YOUR OBJECTIVE:
Extract, unchanged, each line of the listing below from its first line through the line that contains "nous envoyer un", inclusive, and nothing else.

###

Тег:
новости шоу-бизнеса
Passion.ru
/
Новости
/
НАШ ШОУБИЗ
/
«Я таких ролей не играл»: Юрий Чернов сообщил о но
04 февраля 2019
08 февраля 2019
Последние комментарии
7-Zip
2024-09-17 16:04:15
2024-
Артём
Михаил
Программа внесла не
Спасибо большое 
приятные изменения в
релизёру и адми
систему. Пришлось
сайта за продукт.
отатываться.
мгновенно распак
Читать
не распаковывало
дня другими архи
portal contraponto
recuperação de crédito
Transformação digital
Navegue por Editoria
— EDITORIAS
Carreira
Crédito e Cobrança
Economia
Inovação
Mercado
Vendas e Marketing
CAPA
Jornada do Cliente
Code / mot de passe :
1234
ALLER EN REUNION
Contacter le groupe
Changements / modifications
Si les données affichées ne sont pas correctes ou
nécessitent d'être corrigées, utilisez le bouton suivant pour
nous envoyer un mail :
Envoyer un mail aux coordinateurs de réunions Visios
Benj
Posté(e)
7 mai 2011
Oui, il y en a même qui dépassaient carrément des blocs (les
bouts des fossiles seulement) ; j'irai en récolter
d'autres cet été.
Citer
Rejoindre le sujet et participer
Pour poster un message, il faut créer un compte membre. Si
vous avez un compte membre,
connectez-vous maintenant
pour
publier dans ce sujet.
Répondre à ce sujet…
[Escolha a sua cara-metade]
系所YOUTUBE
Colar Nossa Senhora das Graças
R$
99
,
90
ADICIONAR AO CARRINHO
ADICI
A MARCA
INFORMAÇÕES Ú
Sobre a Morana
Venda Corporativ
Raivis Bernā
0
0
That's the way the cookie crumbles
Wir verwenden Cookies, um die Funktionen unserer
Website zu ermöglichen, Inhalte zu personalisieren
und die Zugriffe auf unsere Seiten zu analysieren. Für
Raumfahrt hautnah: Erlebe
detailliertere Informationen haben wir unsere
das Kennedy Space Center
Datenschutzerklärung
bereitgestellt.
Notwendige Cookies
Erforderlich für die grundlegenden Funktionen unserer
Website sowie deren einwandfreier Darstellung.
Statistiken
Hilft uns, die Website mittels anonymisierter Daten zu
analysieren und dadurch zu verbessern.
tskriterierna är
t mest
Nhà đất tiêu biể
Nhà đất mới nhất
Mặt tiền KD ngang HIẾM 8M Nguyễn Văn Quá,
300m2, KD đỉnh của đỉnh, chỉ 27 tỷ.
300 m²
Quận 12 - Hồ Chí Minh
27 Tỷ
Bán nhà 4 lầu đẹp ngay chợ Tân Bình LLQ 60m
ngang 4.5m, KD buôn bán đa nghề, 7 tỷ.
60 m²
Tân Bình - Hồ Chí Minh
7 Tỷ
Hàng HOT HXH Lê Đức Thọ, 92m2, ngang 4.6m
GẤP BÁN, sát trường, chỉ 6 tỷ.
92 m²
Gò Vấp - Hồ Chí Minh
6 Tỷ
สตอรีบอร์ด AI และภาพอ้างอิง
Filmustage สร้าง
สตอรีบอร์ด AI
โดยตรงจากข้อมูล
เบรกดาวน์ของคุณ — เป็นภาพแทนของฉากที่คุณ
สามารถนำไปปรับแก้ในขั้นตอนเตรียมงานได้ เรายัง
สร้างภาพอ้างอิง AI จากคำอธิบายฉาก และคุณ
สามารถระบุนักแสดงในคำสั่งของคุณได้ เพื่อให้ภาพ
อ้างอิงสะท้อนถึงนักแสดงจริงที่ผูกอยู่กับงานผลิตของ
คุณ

###

EXERCISE ANSWER:
Тег:
новости шоу-бизнеса
Passion.ru
/
Новости
/
НАШ ШОУБИЗ
/
«Я таких ролей не играл»: Юрий Чернов сообщил о но
04 февраля 2019
08 февраля 2019
Последние комментарии
7-Zip
2024-09-17 16:04:15
2024-
Артём
Михаил
Программа внесла не
Спасибо большое 
приятные изменения в
релизёру и адми
систему. Пришлось
сайта за продукт.
отатываться.
мгновенно распак
Читать
не распаковывало
дня другими архи
portal contraponto
recuperação de crédito
Transformação digital
Navegue por Editoria
— EDITORIAS
Carreira
Crédito e Cobrança
Economia
Inovação
Mercado
Vendas e Marketing
CAPA
Jornada do Cliente
Code / mot de passe :
1234
ALLER EN REUNION
Contacter le groupe
Changements / modifications
Si les données affichées ne sont pas correctes ou
nécessitent d'être corrigées, utilisez le bouton suivant pour
nous envoyer un mail :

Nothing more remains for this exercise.